After Wilcox County High School was integrated through the Brown vs Board of Education decision that outlawed segregation in schools, the school ended their sponsorship of proms and instead left it up to the parents and the community to devise their own proms. Consequently a “white prom” and a “black prom” were born.
They claim that this is not a school sanctioned activity. That is a bunch of “malarkey” to borrow a word from the venerable Joe Biden. Many schools in Georgia are just completing their state standardized tests, and I know that in 5th grade the teachers are expected to cover issues surrounding slavery, Civil War, Reconstruction and Civil Rights. I wonder what those teachers teach their kids. This is so backwards, it is hard to imagine. The students must think that their elders and leaders are a bunch of hypocrites.
There was also a 2009 movie made that showed the first integrated prom at the Charleston, Mississippi High School. Take a look at the video clip below.
The main takeaway from the film is that the students don’t want to segregate themselves, but some of the parents and the educators wanted to keep the tradition of segregated proms alive. Maybe segregation allows them to feel better about themselves?
I am guessing the events in Georgia are synonymous to the Mississippi Area High School back at their 2008 integrated prom. Some insightful and stunning information can be gleaned from the video, allowing you to learn more about why segregation is widely accepted in that community and maybe pockets of communities across the country.
Some of the students who led the organization to have the integrated prom appeared on Democracy Now and spoke in dismay of the lack of support they have received from political leaders in the capital who have been tight lipped on the students’ efforts to have a better community. One question is, where are the religious leaders? The students started a Facebook page that is pushing close to 30, 000 likes at this time. They have since received national and international support for their efforts, raising money, hearts and admiration for their efforts.

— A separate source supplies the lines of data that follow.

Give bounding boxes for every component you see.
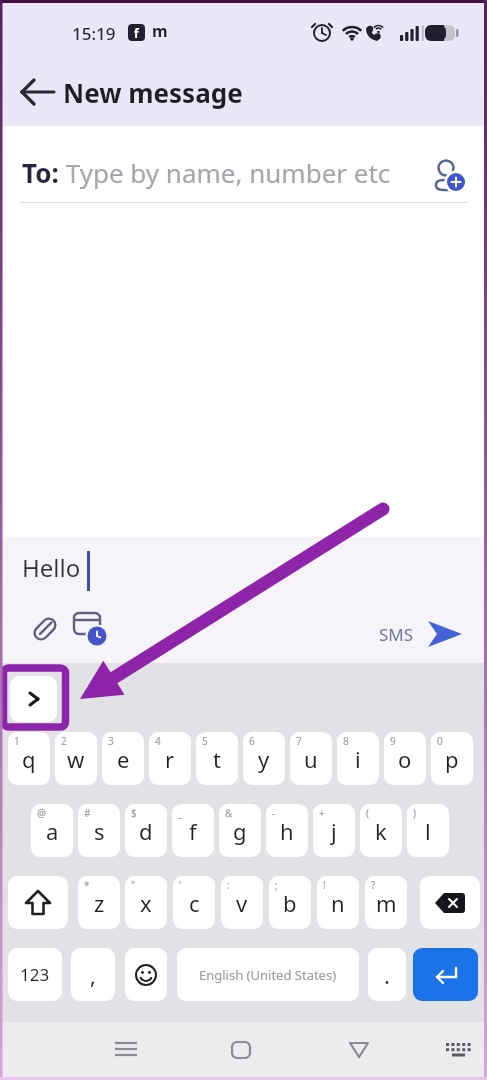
button[interactable]: 5: [196, 732, 238, 785]
button[interactable]: 3: [102, 732, 144, 785]
button[interactable]: [125, 948, 167, 1001]
button[interactable]: [413, 948, 478, 1001]
staticText: a: [46, 816, 59, 846]
staticText: Type by name, number etc: [59, 155, 433, 190]
button[interactable]: SMS: [372, 612, 472, 656]
staticText: #: [84, 806, 91, 820]
button[interactable]: @: [31, 804, 73, 857]
staticText: n: [331, 888, 345, 918]
staticText: !: [323, 878, 326, 892]
button[interactable]: 4: [149, 732, 191, 785]
button[interactable]: .: [368, 948, 406, 1001]
button[interactable]: [105, 1030, 147, 1070]
button[interactable]: [420, 876, 480, 929]
staticText: ;: [275, 878, 278, 892]
button[interactable]: #: [78, 804, 120, 857]
staticText: g: [233, 816, 247, 846]
staticText: i: [355, 744, 361, 774]
staticText: d: [139, 816, 153, 846]
staticText: ): [413, 806, 416, 820]
staticText: h: [280, 816, 294, 846]
button[interactable]: [8, 876, 68, 929]
button[interactable]: ?: [365, 876, 407, 929]
staticText: z: [94, 888, 105, 918]
staticText: *: [84, 878, 90, 892]
staticText: To:: [22, 155, 59, 190]
staticText: .: [384, 960, 390, 990]
staticText: o: [398, 744, 412, 774]
button[interactable]: _: [172, 804, 214, 857]
staticText: ,: [90, 960, 96, 990]
button[interactable]: ,: [71, 948, 115, 1001]
button[interactable]: 9: [384, 732, 426, 785]
staticText: 3: [108, 734, 114, 748]
button[interactable]: 8: [337, 732, 379, 785]
staticText: f: [134, 25, 139, 41]
staticText: (: [366, 806, 369, 820]
button[interactable]: ): [407, 804, 449, 857]
staticText: x: [140, 888, 152, 918]
button[interactable]: $: [125, 804, 167, 857]
staticText: s: [94, 816, 105, 846]
staticText: q: [22, 744, 36, 774]
staticText: @: [37, 806, 46, 820]
button[interactable]: ': [173, 876, 215, 929]
button[interactable]: 2: [55, 732, 97, 785]
staticText: t: [213, 744, 221, 774]
button[interactable]: 123: [8, 948, 62, 1001]
button[interactable]: *: [78, 876, 120, 929]
staticText: _: [178, 806, 183, 820]
button[interactable]: +: [313, 804, 355, 857]
button[interactable]: 6: [243, 732, 285, 785]
button[interactable]: 7: [290, 732, 332, 785]
button[interactable]: To:: [0, 126, 487, 203]
staticText: y: [258, 744, 270, 774]
staticText: 6: [249, 734, 255, 748]
staticText: SMS: [379, 623, 414, 646]
button[interactable]: [433, 153, 473, 193]
staticText: English (United States): [199, 966, 337, 984]
staticText: m: [152, 20, 168, 42]
button[interactable]: :: [221, 876, 263, 929]
button[interactable]: [10, 676, 57, 722]
staticText: w: [67, 744, 85, 774]
button[interactable]: English (United States): [177, 948, 359, 1001]
button[interactable]: ": [125, 876, 167, 929]
staticText: ?: [371, 878, 376, 892]
staticText: &: [225, 806, 233, 820]
button[interactable]: &: [219, 804, 261, 857]
button[interactable]: !: [317, 876, 359, 929]
staticText: r: [165, 744, 175, 774]
button[interactable]: -: [266, 804, 308, 857]
staticText: 8: [343, 734, 349, 748]
button[interactable]: ;: [269, 876, 311, 929]
staticText: l: [425, 816, 431, 846]
staticText: ": [131, 878, 136, 892]
staticText: u: [304, 744, 318, 774]
staticText: 9: [390, 734, 396, 748]
staticText: -: [272, 806, 276, 820]
staticText: ': [179, 878, 182, 892]
button[interactable]: (: [360, 804, 402, 857]
button[interactable]: 0: [431, 732, 473, 785]
button[interactable]: [438, 1030, 480, 1070]
button[interactable]: [18, 74, 58, 110]
button[interactable]: [72, 608, 110, 646]
staticText: k: [375, 816, 387, 846]
button[interactable]: [338, 1030, 380, 1070]
staticText: b: [283, 888, 297, 918]
staticText: 2: [61, 734, 67, 748]
staticText: 123: [20, 963, 50, 986]
staticText: 4: [155, 734, 161, 748]
staticText: :: [227, 878, 230, 892]
button[interactable]: [220, 1030, 262, 1070]
button[interactable]: [28, 612, 62, 646]
staticText: j: [331, 816, 337, 846]
button[interactable]: 1: [8, 732, 50, 785]
staticText: v: [236, 888, 248, 918]
staticText: $: [131, 806, 137, 820]
staticText: 1: [14, 734, 20, 748]
staticText: 7: [296, 734, 302, 748]
staticText: New message: [63, 75, 243, 110]
staticText: c: [189, 888, 200, 918]
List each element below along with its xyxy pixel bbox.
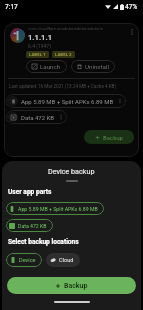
staticText: Last updated: 16 Mar 2021 (13.24 MB + Ca… [9, 84, 117, 89]
staticText: 47% [125, 3, 138, 11]
button[interactable]: Backup [7, 277, 136, 294]
button[interactable]: App 5.89 MB + Split APKs 6.89 MB [6, 202, 104, 215]
button[interactable]: LABEL 1 [26, 51, 49, 58]
button[interactable]: Launch [26, 60, 67, 73]
staticText: Device backup [48, 167, 95, 175]
button[interactable]: Backup [84, 130, 134, 144]
staticText: User app parts [8, 188, 52, 196]
staticText: 1.1.1.1 [28, 33, 53, 42]
button[interactable]: Data 472 KB [6, 219, 53, 232]
staticText: App 5.89 MB + Split APKs 6.89 MB [21, 98, 114, 105]
staticText: Cloud [59, 257, 74, 264]
staticText: Device [19, 257, 36, 264]
button[interactable]: More options [126, 26, 138, 38]
button[interactable]: Uninstall [71, 60, 115, 73]
staticText: com.cloudflare.onedotonedotonedotone [28, 26, 103, 31]
staticText: Data 472 KB [18, 223, 47, 229]
staticText: 6.4 (1947) [28, 43, 51, 49]
staticText: Data 472 KB [21, 114, 55, 121]
staticText: LABEL 2 [55, 52, 72, 57]
staticText: Uninstall [85, 63, 109, 70]
button[interactable]: App 5.89 MB + Split APKs 6.89 MB [6, 94, 126, 108]
button[interactable]: LABEL 2 [52, 51, 75, 58]
staticText: App 5.89 MB + Split APKs 6.89 MB [18, 206, 98, 212]
staticText: Backup [103, 134, 123, 141]
button[interactable]: Cloud [46, 253, 80, 267]
button[interactable]: Device [6, 253, 42, 267]
button[interactable]: Data 472 KB [6, 110, 67, 124]
staticText: 7:17 [5, 3, 18, 11]
staticText: Select backup locations [8, 238, 79, 246]
staticText: Launch [40, 63, 61, 70]
staticText: Backup [64, 282, 88, 290]
staticText: LABEL 1 [29, 52, 46, 57]
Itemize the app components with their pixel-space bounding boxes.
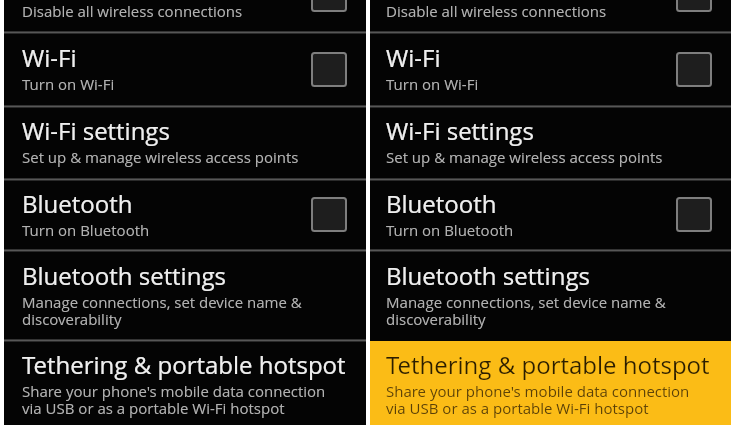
button[interactable]: Toggle Airplane mode xyxy=(311,0,347,12)
staticText: Tethering & portable hotspot xyxy=(386,348,710,381)
button[interactable]: Wi-Fi xyxy=(4,33,366,106)
button[interactable]: Disable all wireless connections xyxy=(370,0,731,33)
staticText: Wi-Fi xyxy=(22,41,77,74)
staticText: Disable all wireless connections xyxy=(22,1,243,21)
staticText: Manage connections, set device name & di… xyxy=(386,292,666,330)
staticText: Wi-Fi settings xyxy=(386,114,534,147)
button[interactable]: Toggle Airplane mode xyxy=(676,0,712,12)
staticText: Wi-Fi xyxy=(386,41,441,74)
button[interactable]: Disable all wireless connections xyxy=(4,0,366,33)
button[interactable]: Tethering & portable hotspot xyxy=(370,341,731,425)
button[interactable]: Bluetooth xyxy=(4,179,366,250)
staticText: Turn on Bluetooth xyxy=(386,220,514,240)
button[interactable]: Toggle Wi-Fi xyxy=(676,52,712,87)
staticText: Set up & manage wireless access points xyxy=(22,147,299,167)
staticText: Bluetooth settings xyxy=(22,259,226,292)
button[interactable]: Bluetooth xyxy=(370,179,731,250)
staticText: Bluetooth xyxy=(22,187,133,220)
button[interactable]: Wi-Fi xyxy=(370,33,731,106)
staticText: Share your phone's mobile data connectio… xyxy=(386,381,690,419)
button[interactable]: Wi-Fi settings xyxy=(370,106,731,179)
button[interactable]: Wi-Fi settings xyxy=(4,106,366,179)
staticText: Disable all wireless connections xyxy=(386,1,607,21)
staticText: Bluetooth settings xyxy=(386,259,590,292)
button[interactable]: Bluetooth settings xyxy=(4,251,366,341)
staticText: Manage connections, set device name & di… xyxy=(22,292,302,330)
staticText: Turn on Bluetooth xyxy=(22,220,150,240)
button[interactable]: Bluetooth settings xyxy=(370,251,731,341)
staticText: Set up & manage wireless access points xyxy=(386,147,663,167)
button[interactable]: Tethering & portable hotspot xyxy=(4,341,366,425)
button[interactable]: Toggle Wi-Fi xyxy=(311,52,347,87)
staticText: Turn on Wi-Fi xyxy=(22,74,115,94)
staticText: Bluetooth xyxy=(386,187,497,220)
staticText: Wi-Fi settings xyxy=(22,114,170,147)
button[interactable]: Toggle Bluetooth xyxy=(676,197,712,232)
staticText: Turn on Wi-Fi xyxy=(386,74,479,94)
button[interactable]: Toggle Bluetooth xyxy=(311,197,347,232)
staticText: Share your phone's mobile data connectio… xyxy=(22,381,326,419)
staticText: Tethering & portable hotspot xyxy=(22,348,346,381)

An advocacy group called Better Georgia rallied to the students’ aid and tried to garner support for their efforts by contacting Governor Deal’s office, seeking him to come out in support of the students. Instead of offering support to the students and their concern, Deal’s spokesman Brian Robinson responded by attacking the supports of the integrated prom saying, “This is a leftist front group for the state Democratic party, and we’re not going to lend a hand to their silly publicity stunt.” Governor Deal later clarified his spokeman’s statement by saying to the AJC,
I believe that anything that’s associated with a school should not have the distinction or discrimination made based on race or gender or any other separation, but it appears to me that the parents and students have worked that out on their own, as they should.
A look at the website of the Wilcox County School System paints the picture of a very integrated and uniform school system and community. The system’s belief charter states in part:
Students who are taught moral and ethical values will develop mutual respect for all people.
Students learn best in a safe, stimulating, and motivating environment.
A positive, caring school climate, parental involvement, and supportive community nurture everyone’s self-esteem.
And their Alma Mater states:
In the center of our county,
Reared against the sky,
Proudly stands our alma mater,
As the years go by,
May she guide and teach us always,
Truth is freedom’s call,
As we strive for higher learning,
Wilcox is for all.
This issue of holding the FIRST integrated prom in 2013 is a humble reminder of the fallacy of man. I found it quite contrary that there was so much praying going on in the Mississippi video, and I am thinking that it is not much different in Wilcox and other “Wilcox’s” across the country. Who are they praying to? What would Jesus think about all the Wilcox County Schools and other defenders of segregation across the country? I wonder which prom He would go to.
I hope that this is a step in the right direction for that community, and not just that community, but for every single one of us who may hold prejudices against other people. I am sure that the parents of Wilcox County are not the only ones who think that way. Maybe there are many Bible-touting, Jesus-loving, people-hating people out there.